Banks the biggest money launderers
In its second National Risk Assessment, Mexico’s Financial Intelligence Unit concluded that the money laundering activities originating from banks and other financial institutions greatly outweighed any similar issues encountered by and reported by other fintech businesses like “neo” banks.
The report pointed out that Mexico’s “G7 banking” group, made of Santander, BBVA, Citibanamex, Banorte, HSBC, Scotiabank, and Inbursa, have both registered and made significantly more money using illicit methods than other financial businesses.
“Derived from the applied methodology, the multiple banks, made up of the seven largest banks in Mexico, is the sector most likely to be used to carry out money laundering operations,” said Santiago Nieto Castillo, head of the financial crimes unit in Mexico.
Meanwhile, the report added that traditional businesses like financial brokerages, exchange firms, and banking institutional providers were also included in the “high risk” classification.
However, it did point out the digital finance and fintech sector is not fully clean. The sectors were called a potential propagator of financial crimes, terrorist financing, and money laundering.

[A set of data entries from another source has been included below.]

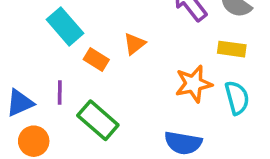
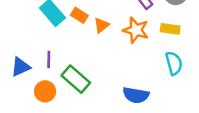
orange rectangle: (96, 59) -> (79, 15), moved
orange star: (194, 84) -> (136, 30), moved, turned 30
orange circle: (34, 141) -> (45, 91), moved

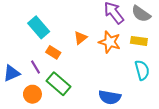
orange rectangle: (79, 15) -> (53, 52), moved
purple line: (49, 60) -> (36, 67), turned -32

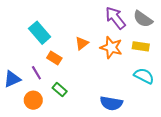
cyan semicircle: (142, 70) -> (144, 76), turned -48
green rectangle: (59, 84) -> (60, 90), size x0.6

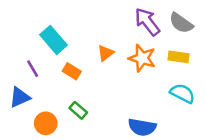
purple line: (36, 73) -> (33, 69), moved

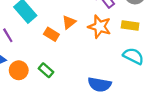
orange rectangle: (72, 71) -> (51, 34), moved
orange circle: (46, 123) -> (19, 70), moved

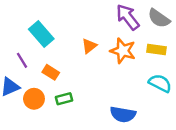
orange rectangle: (51, 34) -> (51, 72), moved
green rectangle: (46, 70) -> (64, 99), turned -56

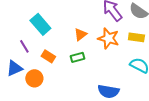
green rectangle: (64, 99) -> (77, 57), moved

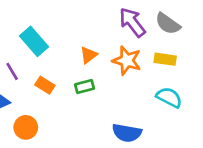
orange circle: (34, 78) -> (26, 127), moved

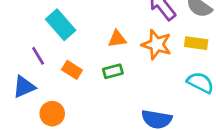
orange triangle: (89, 55) -> (117, 39), turned 30

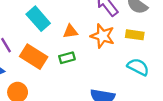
cyan rectangle: (61, 25) -> (38, 19), moved
orange rectangle: (72, 70) -> (34, 57), size x1.6

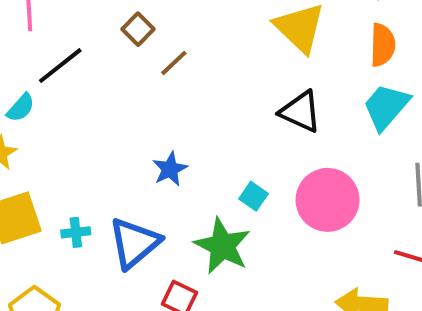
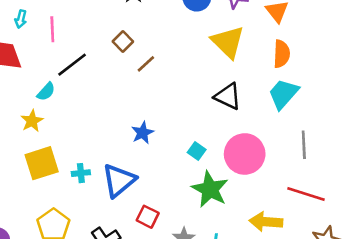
green star: (222, 246) -> (210, 189), moved

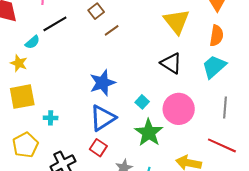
yellow star: (32, 121) -> (19, 63), turned -30
blue star: (143, 133) -> (102, 83), size x1.5
cyan cross: (81, 173) -> (51, 118), moved
blue triangle: (119, 180) -> (103, 118), moved

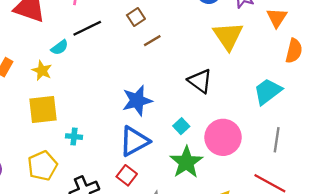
orange semicircle: (217, 36) -> (294, 51), moved
black triangle: (171, 63) -> (200, 81), moved

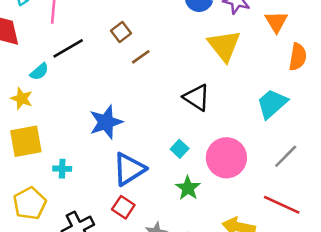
blue star: (137, 101) -> (106, 122), moved
gray line: (277, 140) -> (286, 156), turned 40
green star: (186, 162) -> (188, 188), size x0.7

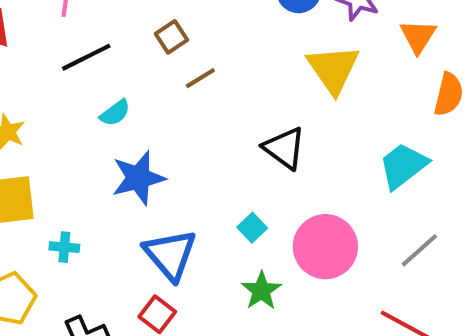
cyan semicircle: (39, 72) -> (115, 113), moved
blue triangle: (129, 169) -> (170, 255), turned -42

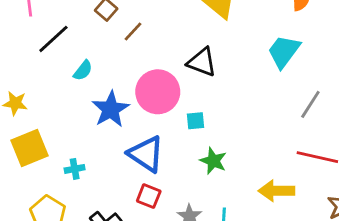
cyan square: (252, 228) -> (195, 121), turned -36
pink circle: (325, 247) -> (158, 92), moved

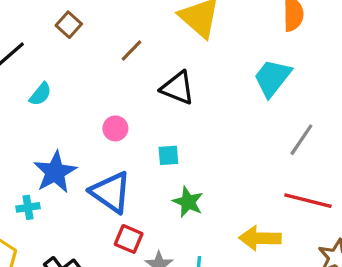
brown line: (133, 31) -> (132, 50), moved
pink circle: (158, 92) -> (115, 128), moved, size x0.5
blue star: (111, 109) -> (55, 172), moved
red square: (149, 196) -> (129, 239), moved

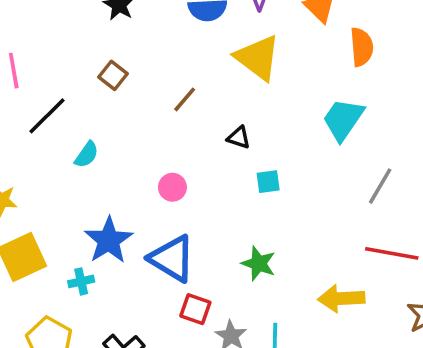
black triangle: (178, 88) -> (239, 138), size x0.6
cyan square: (168, 155) -> (268, 182), moved

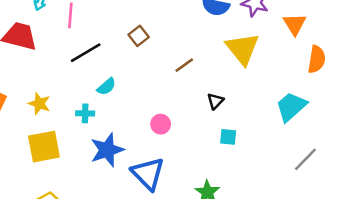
black triangle: (239, 138) -> (215, 101), turned 42
cyan cross: (81, 281) -> (85, 113), moved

Fortunately (or not), there was no risk classification as such levied.
That said, in a conference earlier this August, a Mexican official did state that cryptocurrencies post a risk for conducting and spurring criminal activities, adding Mexican regulators considered the technology as an “emerging risk.”
HSBC’s drug cartel
Starting 2012, UK’s HSBC, a premier international bank, was in the regulatory crosshairs the past few years after ties to fuelling a drug empire in Mexico and Columbia were unearthed by regulators.

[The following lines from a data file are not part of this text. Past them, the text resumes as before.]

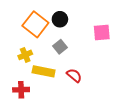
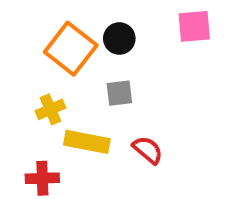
pink square: (102, 33) -> (194, 26), moved
gray square: (60, 47) -> (119, 93), turned 32

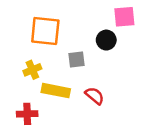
black circle: (119, 38) -> (106, 40), moved
orange square: (71, 49) -> (45, 31), turned -32

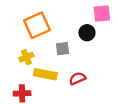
orange square: (45, 31) -> (37, 25), turned -30
red semicircle: (95, 96) -> (77, 78), turned -63

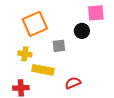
yellow cross: (26, 57) -> (25, 54), turned 32
red semicircle: (77, 78) -> (73, 83), moved

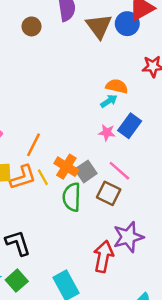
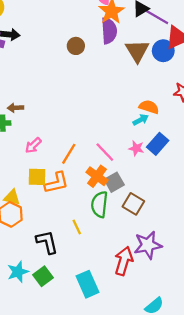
pink line: (119, 171) -> (105, 152), moved
yellow line: (43, 177) -> (77, 227), moved

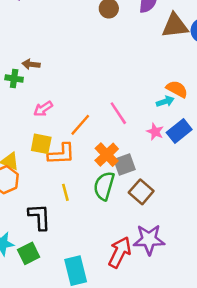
brown triangle: (137, 51) -> (175, 26), turned 45
pink line: (105, 152) -> (118, 113), moved
yellow line: (77, 227) -> (65, 192), moved

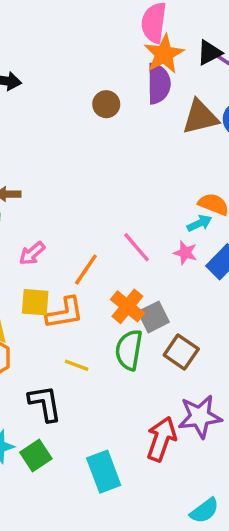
pink star: (155, 132) -> (185, 253), moved
yellow line: (65, 192) -> (77, 365), turned -48

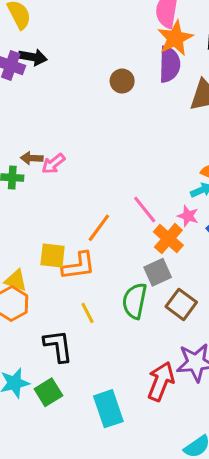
pink arrow: (32, 253) -> (53, 164), moved
orange cross: (127, 306) -> (168, 239), moved
yellow line: (77, 365) -> (87, 313), turned 40

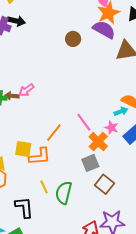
purple semicircle: (169, 64) -> (104, 30), turned -65
brown arrow: (32, 158) -> (12, 96), moved
green semicircle: (135, 301) -> (64, 193), moved

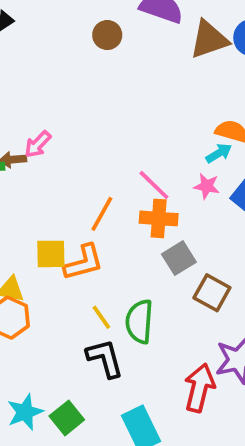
orange cross: (98, 142) -> (159, 218), moved, turned -30
black L-shape: (24, 207) -> (105, 358), moved

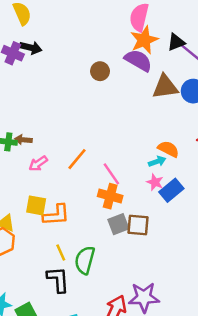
pink arrow: (38, 144) -> (38, 164), moved
pink star: (207, 186) -> (155, 182), moved
orange line: (102, 214) -> (77, 159), moved
brown square: (212, 293) -> (138, 225), moved, turned -35

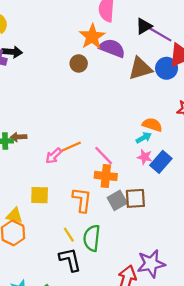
orange star: (144, 40) -> (92, 37), moved
orange line: (77, 159) -> (70, 147), turned 35
pink arrow: (38, 164) -> (54, 156), moved
orange L-shape: (56, 215) -> (82, 200), moved, turned -70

The bank even paid a $1.9 billion fine and entered into the five-year deal in 2012 for failing to prevent Mexican drug cartels from laundering hundreds of millions of dollars.
Lax money laundering controls at HSBC allowed two cartels – one each in Mexico and Colombia – to move $881 million in drug proceeds through the bank over the second half of the last decade, according to documents in the case, as per Reuters.
So far, no such instance of widespread money laundering has been found out in the cryptocurrency industry, especially not with any centralized player like wallets or exchanges involved.
In fact, firms like Chainalysis are now even actively working with regulators to pinpoint Bitcoin transactions and catch any suspicious activity — a method that may not allude to true cyberpunks but legitimizes the crypto sector nonetheless.
The tug-of-war between cryptos and banks goes on.